According to xwOBA, Seager’s 2017 wOBA was expected to be .352. This is a far cry from his actual wOBA of .326. By subtracting Seager’s wOBA from his xwOBA, this shows that Seager’s wOBA was 0.025 less than expected compared to similarly batted balls.
This can be interpreted in a couple different ways. One of the most common viewpoints may be to say that Kyle Seager was one the wrong side of luck. A lot.
Rather, I think there has been a change in the way that teams have treated Kyle Seager. For years, teams have utilized variations of the ‘Ted Williams’ shift against Seager. This includes stacking the right side of the infield in a manner in which the third basemen moves to closer to second base, the shortstop plays to the right field side of second base, and the second basemen plays in shallow right field. This is commonly used against extreme pull lefty hitters, and Seager is no exception.
As MLB.com notes, Seager is one of the most shifted against players in the MLB. Anthony Rizzo led the league with 370 shifts faced, while Seager ranked second with 369. In other words, Seager is in a virtual tie for the most shifted against player in the league. Consequently, he is also one of the most affected by the shift.
This trend doesn’t appear to be slowing anytime soon. As teams have utilized the shift against Seager more and more, he has gotten worse at hitting against it by year.
With statistics such as these (i.e., defensive shifts), they are often imperfect, and there are likely some errors in categorization of shifts and outcomes. Regardless, what this table tells us is Seager has been shifted against more every year, and it seems to be effective against him. This year, the differential appears to getting even more extreme, as Seager has 2 PAs with no shift and 14 PAs with a shift. The sample is ridiculously small, though, so it’s early to say with confidence.

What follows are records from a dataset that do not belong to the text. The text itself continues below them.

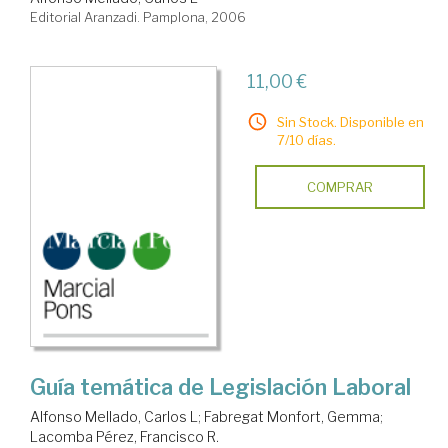
Editorial Aranzadi. Pamplona, 2006
11,00 €
Sin Stock. Disponible en
7/10 días.
COMPRAR
Guía temática de Legislación Laboral
Alfonso Mellado, Carlos L
;
Fabregat Monfort, Gemma
;
Lacomba Pérez, Francisco R.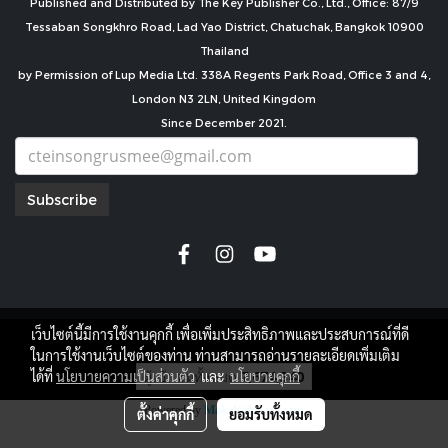
Published and Distributed by The Key Publisher Co., Ltd., Office: 87/9
Tessaban Songkhro Road, Lad Yao District, Chatuchak, Bangkok 10900
Thailand
by Permission of Lup Media Ltd. 338A Regents Park Road, Office 3 and 4,
London N3 2LN, United Kingdom
Since December 2021.
Subscribe
เว็บไซต์นี้มีการใช้งานคุกกี้ เพื่อเพิ่มประสิทธิภาพและประสบการณ์ที่ดี
copyright by
ในการใช้งานเว็บไซต์ของท่าน ท่านสามารถอ่านรายละเอียดเพิ่มเติม
ผู้เข้าชมทั้งหมด
7,674,340
ได้ที่
นโยบายความเป็นส่วนตัว
และ
นโยบายคุกกี้
Powered by
MakeWebEasy.com
ตั้งค่าคุกกี้
ยอมรับทั้งหมด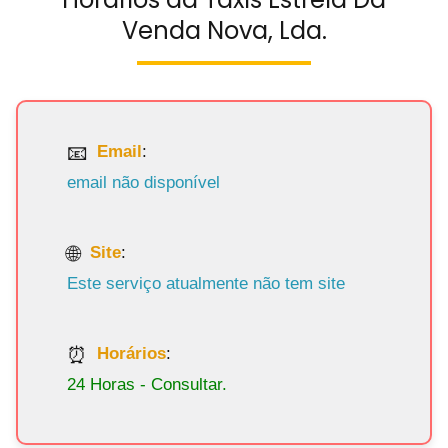
Venda Nova, Lda.
Email
:
email não disponível
Site
:
Este serviço atualmente não tem site
Horários
:
24 Horas - Consultar.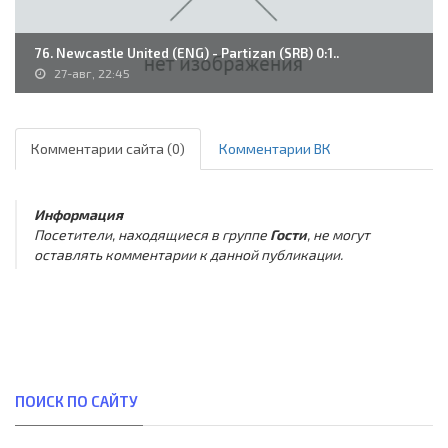
76. Newcastle United (ENG) - Partizan (SRB) 0:1..
27-авг, 22:45
Комментарии сайта (0)
Комментарии ВК
Информация
Посетители, находящиеся в группе
Гости
, не могут
оставлять комментарии к данной публикации.
ПОИСК ПО САЙТУ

The league has been adjusting to Kyle Seager. Kyle Seager does not seem to be adjusting back. Every so often, we will see Seager bunt to try and beat the shift, but this has not sufficiently dissuaded teams from using the shift any less. Seager may need to effectively bunt against it more often, but teams could simply be willing to give up bunt singles in exchange for more effective protection against the doubles that Seager is so inclined to hit into right field.
Defensive positioning isn’t the only way in which Seager has been dealt with differently. Pitchers made slight tweaks to how they attacked him in 2017 with great success.

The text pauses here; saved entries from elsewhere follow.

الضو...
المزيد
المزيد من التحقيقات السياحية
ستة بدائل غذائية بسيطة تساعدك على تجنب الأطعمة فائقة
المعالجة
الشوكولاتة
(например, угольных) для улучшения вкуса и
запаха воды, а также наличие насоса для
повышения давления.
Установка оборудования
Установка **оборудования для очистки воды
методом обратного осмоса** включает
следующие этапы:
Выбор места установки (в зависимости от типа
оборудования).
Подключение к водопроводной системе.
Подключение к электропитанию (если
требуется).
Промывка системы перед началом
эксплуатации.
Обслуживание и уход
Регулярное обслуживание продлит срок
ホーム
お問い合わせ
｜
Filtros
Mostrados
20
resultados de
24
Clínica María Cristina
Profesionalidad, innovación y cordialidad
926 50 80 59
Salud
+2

Over the years, teams have learned to stay farther and farther away from Kyle Seager’s hands because he loves to pull the ball. Pitchers have always known to pitch away from him, but in 2017 the lower right quadrant was targeted more than ever, and he started getting pitched off of the edge of the plate like never before. Seager responded with a career high in swinging strike percentage and a career low in contact percentage.

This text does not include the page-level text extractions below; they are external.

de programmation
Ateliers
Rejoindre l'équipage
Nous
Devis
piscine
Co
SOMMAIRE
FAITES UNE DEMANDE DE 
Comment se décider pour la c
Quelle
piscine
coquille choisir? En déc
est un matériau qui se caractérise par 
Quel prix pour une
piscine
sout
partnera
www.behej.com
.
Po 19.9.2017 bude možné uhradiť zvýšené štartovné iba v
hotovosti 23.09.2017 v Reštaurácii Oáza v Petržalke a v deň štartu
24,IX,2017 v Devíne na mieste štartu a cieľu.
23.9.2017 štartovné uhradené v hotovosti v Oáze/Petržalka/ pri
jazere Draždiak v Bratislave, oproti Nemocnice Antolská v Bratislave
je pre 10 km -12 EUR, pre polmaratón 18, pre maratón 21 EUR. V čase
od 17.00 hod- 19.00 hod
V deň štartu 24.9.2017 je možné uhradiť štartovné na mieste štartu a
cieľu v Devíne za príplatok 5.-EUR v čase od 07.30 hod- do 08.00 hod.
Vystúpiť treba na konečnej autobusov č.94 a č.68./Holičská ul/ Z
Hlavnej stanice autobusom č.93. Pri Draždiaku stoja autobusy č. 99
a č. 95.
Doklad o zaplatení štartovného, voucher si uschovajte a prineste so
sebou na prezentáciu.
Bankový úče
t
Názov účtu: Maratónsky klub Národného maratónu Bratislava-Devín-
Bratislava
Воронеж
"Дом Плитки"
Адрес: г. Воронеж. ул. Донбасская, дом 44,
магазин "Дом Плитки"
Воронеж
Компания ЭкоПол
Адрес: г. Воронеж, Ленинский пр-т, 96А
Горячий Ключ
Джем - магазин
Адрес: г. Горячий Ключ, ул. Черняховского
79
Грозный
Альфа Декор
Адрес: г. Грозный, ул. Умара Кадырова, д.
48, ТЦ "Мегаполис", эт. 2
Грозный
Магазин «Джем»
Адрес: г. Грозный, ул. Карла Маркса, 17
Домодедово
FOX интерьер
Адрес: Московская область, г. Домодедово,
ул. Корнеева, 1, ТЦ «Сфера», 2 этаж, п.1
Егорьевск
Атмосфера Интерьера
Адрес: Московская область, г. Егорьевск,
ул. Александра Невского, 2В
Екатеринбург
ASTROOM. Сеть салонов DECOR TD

While the location has changed, the types of pitches have changed as well. In 2016, Seager’s pitch breakdown was 59.25% hard pitches, 27.20% breaking pitches, and 13.55% offspeed pitches. In 2017, it changed to 55.14% hard pitches, 29.55% breaking pitches, and 15.20% offspeed pitches. These changes may seem minute, but when considering the large amount of pitches hitters see per year, it is more consequential than it appears.
Given this, it is unclear what adjustments Seager can make. It doesn’t appear that Seager will benefit from the fly ball revolution, as his 2017 fly ball percentage (51.6%) was significantly higher than his career average (43.7%). At 20.2 degrees, his launch angle is already the 11th highest in the MLB. You could say he needs to learn to go the other way, but at 30 years old, that seems unlikely. If you are a believer in lineup protection, then maybe Seager would benefit from hitting ahead of Cruz or Canó.
Taken together, there seems to be a lot going on. Teams have positioned their defenses more extremely, pitchers have made adjustments, and Seager’s offensive production has suffered. There’s are reasons why his BABIP has plummeted to .262 (i.e., defensive shifting), although I reckon that a small portion of that is due to bad luck.
Kyle Seager hits the ball plenty hard. It may be time to venture into changing how he’s hitting the ball both horizontally (i.e., towards opposite field) and vertically (i.e., at a lower angle). Even if Seager can’t recreate his 2014 or 2016 offensive production, the criticisms Seager has received in the infancy of the 2018 season are irresponsible. With a few adjustments, we could see more consistency out of the player deemed Mr. Consistency.